| Task details |
Lines to return, exactly: from the line with "Forgot something? Check" to the line with "sizes and materials." in the entries below, both included.

| Provided records |

────────

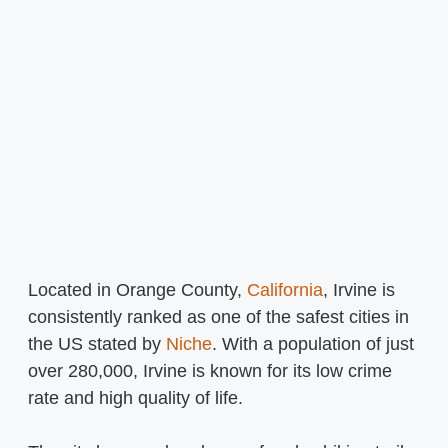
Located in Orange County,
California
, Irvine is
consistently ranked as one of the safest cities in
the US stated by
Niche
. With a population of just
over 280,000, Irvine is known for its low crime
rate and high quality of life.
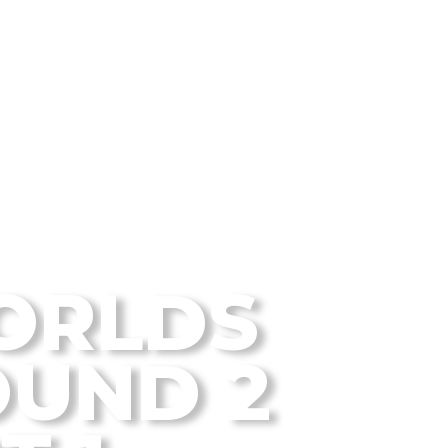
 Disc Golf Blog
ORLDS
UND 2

────────

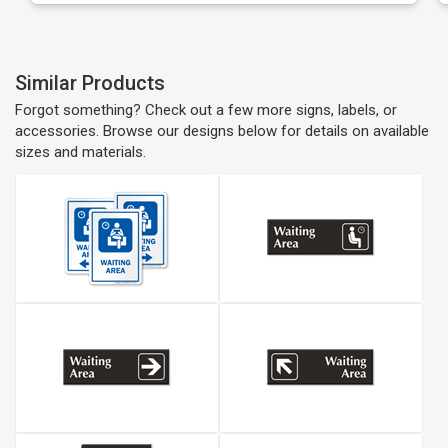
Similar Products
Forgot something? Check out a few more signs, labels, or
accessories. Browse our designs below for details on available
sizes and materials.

────────

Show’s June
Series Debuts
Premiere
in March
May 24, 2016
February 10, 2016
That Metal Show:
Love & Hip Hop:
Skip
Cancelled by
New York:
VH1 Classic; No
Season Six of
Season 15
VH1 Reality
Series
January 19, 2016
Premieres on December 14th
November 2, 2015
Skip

────────

| Completed exercise |
Forgot something? Check out a few more signs, labels, or
accessories. Browse our designs below for details on available
sizes and materials.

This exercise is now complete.